### DATA RECORDS ###
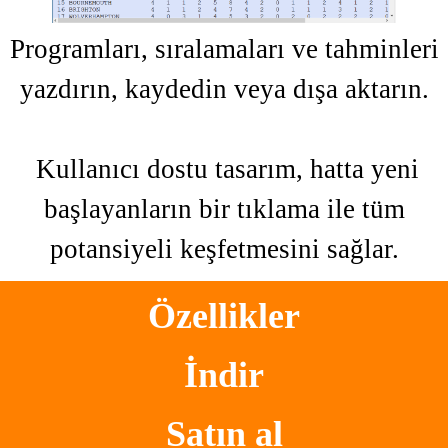
Programları, sıralamaları ve tahminleri
yazdırın, kaydedin veya dışa aktarın.
Kullanıcı dostu tasarım, hatta yeni
başlayanların bir tıklama ile tüm
potansiyeli keşfetmesini sağlar.
Özellikler
İndir
Satın al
###
WHAT IS NEEDED: Please output the listing above in full, exactly as given, without its images.

REPLY TO THE TASK:
Programları, sıralamaları ve tahminleri
yazdırın, kaydedin veya dışa aktarın.
Kullanıcı dostu tasarım, hatta yeni
başlayanların bir tıklama ile tüm
potansiyeli keşfetmesini sağlar.
Özellikler
İndir
Satın al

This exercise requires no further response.